Vacancy Induced Structural and Electronic Properties of Two Dimensional Stanene: A First Principles Investigation

Abstract

Although graphene, the first two dimensional (2D) material has brought a revolutionary change in the field of nanotechnology with its exotic electronic, optical and mechanical properties, its zero band gap resists its use in logic circuit application. Recently, graphene like hexagonal crystal structured 2D stanene, a sheet of tin (Sn) attracts a great attention in the present nanotechnology research, owing to its large spin orbital coupling (SOC) induced band gap and intriguing quantum spin hall (QSH) effect.
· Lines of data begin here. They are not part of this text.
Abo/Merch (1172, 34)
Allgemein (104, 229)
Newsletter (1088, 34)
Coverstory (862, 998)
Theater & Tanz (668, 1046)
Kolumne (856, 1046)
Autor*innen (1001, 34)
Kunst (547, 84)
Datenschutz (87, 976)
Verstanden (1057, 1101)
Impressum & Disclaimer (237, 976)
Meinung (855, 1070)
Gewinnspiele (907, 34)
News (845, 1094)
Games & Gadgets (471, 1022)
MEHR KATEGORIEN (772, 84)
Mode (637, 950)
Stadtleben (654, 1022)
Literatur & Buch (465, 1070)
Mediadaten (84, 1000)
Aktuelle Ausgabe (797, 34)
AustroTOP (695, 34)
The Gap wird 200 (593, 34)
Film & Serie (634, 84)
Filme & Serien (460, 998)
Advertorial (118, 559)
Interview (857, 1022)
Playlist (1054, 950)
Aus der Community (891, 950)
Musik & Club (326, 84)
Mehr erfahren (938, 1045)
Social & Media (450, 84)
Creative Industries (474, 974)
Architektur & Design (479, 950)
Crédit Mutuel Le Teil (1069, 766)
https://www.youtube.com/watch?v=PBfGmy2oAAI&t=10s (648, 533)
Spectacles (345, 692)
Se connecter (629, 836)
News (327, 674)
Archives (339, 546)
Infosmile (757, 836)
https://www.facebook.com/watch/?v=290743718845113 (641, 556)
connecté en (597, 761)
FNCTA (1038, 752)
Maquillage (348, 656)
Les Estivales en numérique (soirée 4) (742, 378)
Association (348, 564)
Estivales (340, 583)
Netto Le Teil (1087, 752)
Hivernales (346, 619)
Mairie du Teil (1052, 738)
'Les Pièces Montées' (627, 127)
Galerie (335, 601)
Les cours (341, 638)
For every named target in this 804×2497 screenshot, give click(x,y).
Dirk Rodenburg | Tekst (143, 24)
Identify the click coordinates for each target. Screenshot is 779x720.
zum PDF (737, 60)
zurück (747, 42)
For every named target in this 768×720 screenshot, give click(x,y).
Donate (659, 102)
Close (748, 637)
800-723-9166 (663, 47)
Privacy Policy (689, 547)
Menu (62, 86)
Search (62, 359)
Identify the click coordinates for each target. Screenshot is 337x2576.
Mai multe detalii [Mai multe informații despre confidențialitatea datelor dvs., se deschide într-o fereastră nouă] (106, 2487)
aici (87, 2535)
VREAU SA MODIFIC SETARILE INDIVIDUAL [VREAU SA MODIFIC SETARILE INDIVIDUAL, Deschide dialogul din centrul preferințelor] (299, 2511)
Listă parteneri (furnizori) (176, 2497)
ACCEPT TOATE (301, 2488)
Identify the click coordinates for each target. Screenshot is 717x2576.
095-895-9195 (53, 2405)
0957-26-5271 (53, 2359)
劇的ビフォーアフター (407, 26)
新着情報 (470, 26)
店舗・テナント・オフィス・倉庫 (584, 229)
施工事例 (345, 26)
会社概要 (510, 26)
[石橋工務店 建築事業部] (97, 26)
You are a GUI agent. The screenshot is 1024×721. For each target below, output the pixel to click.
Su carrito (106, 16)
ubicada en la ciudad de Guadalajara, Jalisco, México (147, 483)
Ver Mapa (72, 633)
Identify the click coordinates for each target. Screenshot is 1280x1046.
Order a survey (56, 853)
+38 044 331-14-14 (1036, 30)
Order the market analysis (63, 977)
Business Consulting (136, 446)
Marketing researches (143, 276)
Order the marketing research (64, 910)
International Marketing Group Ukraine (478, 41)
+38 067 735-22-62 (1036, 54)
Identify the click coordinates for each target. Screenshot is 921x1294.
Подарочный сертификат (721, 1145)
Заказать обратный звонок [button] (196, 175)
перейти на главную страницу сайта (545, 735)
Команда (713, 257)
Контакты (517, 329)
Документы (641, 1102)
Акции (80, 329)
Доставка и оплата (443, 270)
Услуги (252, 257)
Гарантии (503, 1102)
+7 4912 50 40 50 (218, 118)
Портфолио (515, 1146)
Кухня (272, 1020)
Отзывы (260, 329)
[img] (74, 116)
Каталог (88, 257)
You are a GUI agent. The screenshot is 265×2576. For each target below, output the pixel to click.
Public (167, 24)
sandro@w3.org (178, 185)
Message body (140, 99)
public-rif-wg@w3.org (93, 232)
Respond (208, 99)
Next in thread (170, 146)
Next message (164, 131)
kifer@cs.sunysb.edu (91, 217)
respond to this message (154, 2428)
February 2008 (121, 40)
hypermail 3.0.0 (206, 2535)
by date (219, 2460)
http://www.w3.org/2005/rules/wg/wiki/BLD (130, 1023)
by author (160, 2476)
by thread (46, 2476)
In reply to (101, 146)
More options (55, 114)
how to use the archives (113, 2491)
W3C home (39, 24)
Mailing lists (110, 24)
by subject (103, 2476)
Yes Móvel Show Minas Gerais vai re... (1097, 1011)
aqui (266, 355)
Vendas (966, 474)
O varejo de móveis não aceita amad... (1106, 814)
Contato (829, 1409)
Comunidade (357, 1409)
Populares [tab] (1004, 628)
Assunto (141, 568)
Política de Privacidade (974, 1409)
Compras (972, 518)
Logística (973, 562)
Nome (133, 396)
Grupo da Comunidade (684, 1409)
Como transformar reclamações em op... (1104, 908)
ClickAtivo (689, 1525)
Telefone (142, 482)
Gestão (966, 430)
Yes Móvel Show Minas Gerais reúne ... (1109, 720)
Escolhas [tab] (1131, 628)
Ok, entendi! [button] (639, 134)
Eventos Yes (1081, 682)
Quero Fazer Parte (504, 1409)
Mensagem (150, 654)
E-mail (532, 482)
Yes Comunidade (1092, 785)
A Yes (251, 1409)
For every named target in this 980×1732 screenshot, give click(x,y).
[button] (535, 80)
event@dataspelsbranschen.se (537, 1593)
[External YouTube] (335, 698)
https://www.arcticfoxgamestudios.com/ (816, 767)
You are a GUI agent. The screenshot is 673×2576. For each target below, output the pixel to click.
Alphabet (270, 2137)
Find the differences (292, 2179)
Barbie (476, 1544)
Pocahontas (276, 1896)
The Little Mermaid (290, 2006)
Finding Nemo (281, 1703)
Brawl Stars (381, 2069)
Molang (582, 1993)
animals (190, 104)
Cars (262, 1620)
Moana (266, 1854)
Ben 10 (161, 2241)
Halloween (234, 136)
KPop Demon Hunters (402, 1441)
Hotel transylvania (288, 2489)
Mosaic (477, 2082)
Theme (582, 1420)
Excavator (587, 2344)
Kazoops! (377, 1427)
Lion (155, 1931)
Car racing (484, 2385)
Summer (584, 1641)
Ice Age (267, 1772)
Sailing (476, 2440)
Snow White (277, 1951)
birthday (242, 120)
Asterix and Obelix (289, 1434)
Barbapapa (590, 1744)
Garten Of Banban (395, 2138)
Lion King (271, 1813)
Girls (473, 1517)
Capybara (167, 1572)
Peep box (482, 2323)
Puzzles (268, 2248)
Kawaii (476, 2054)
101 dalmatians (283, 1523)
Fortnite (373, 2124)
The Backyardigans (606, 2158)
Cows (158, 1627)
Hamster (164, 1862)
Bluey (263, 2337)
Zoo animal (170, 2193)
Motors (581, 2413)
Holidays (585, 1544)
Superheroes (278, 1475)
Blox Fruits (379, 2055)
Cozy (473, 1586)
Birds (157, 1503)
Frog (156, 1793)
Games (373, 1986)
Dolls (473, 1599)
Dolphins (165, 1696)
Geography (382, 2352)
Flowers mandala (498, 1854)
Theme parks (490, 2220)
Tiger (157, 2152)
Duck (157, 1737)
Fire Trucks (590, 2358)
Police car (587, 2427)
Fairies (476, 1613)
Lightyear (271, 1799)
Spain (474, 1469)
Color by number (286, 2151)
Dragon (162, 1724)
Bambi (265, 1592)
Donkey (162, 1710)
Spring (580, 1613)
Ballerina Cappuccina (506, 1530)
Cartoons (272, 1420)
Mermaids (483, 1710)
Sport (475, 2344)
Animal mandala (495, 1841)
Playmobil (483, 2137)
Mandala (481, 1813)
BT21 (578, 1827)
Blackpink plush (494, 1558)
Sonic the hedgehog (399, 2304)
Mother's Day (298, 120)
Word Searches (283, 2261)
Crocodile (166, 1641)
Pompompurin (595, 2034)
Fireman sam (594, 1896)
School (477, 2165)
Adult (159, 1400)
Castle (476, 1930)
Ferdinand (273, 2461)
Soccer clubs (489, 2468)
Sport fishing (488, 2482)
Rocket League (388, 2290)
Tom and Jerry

Nevertheless, during the synthesis of stanene monolayers, defects are inevitably present which affect the structural as well as electronic properties of the material. Hence, within this work, we applied first principles calculation to systematically investigate the effect of vacancy type defects such as single vacancy and double vacancy on the structural and electronic properties of stanene monolayer. The pristine stanene sheet shows zero band gap feature; however, when SOC is considered, a band gap of about 76.6 meV is found which is very promising for the application as topological insulator. Moreover, when single and double vacancies are introduced, stanene shows a metallic as well as n-type characteristic. Furthermore, double vacancy induces more semiconducting characteristics than single vacancy. Our results suggest a theoretical basis for the potential application of this material with the natural vacancy defects in the nanoelectronic and optoelectronic devices.